• _Provided material_
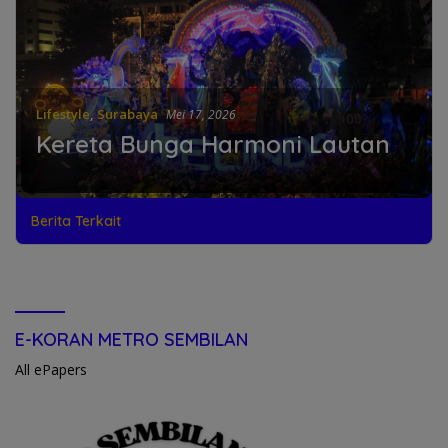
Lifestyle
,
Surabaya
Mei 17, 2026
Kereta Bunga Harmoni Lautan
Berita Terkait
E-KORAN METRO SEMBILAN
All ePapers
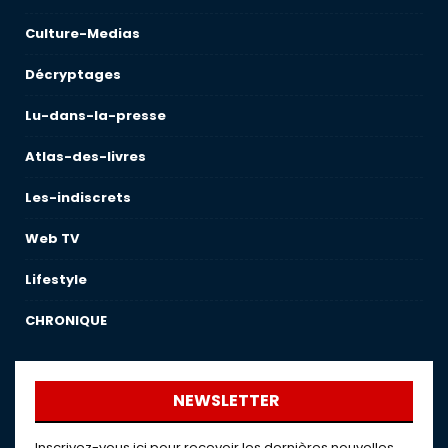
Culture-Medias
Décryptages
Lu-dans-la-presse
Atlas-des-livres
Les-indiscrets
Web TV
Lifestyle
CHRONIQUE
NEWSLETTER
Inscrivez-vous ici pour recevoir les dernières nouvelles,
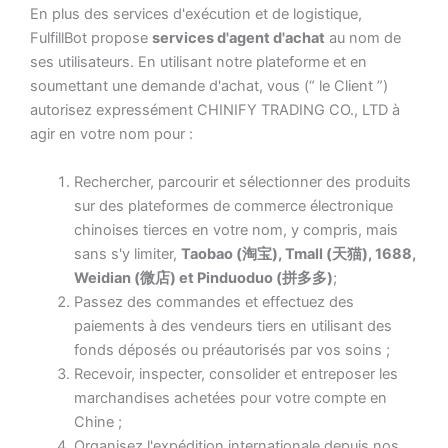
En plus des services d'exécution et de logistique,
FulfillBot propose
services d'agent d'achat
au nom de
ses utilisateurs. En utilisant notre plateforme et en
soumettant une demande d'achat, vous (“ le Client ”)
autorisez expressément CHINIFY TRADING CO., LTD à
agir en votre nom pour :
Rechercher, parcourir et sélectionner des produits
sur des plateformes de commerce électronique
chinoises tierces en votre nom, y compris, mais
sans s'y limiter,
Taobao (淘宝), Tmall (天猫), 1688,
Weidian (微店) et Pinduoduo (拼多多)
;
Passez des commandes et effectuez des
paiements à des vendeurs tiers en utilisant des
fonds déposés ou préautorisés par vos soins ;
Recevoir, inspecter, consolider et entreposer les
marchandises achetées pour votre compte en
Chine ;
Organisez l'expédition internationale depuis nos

==

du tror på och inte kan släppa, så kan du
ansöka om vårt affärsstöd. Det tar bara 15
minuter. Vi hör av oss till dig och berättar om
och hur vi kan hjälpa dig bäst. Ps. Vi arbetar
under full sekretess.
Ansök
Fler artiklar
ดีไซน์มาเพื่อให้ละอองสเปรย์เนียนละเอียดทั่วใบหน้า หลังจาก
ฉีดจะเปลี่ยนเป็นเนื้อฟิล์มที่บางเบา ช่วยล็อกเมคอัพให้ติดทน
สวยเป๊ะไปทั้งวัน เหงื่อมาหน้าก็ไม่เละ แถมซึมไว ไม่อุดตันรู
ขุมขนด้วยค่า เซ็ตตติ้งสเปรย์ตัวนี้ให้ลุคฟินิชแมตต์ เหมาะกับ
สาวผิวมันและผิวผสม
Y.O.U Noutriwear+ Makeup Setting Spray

• _What you need to do_
Examine the entries and say how many of their lines hold the word "pour". No other words should accompany the number.

• _Response to the exercise_
3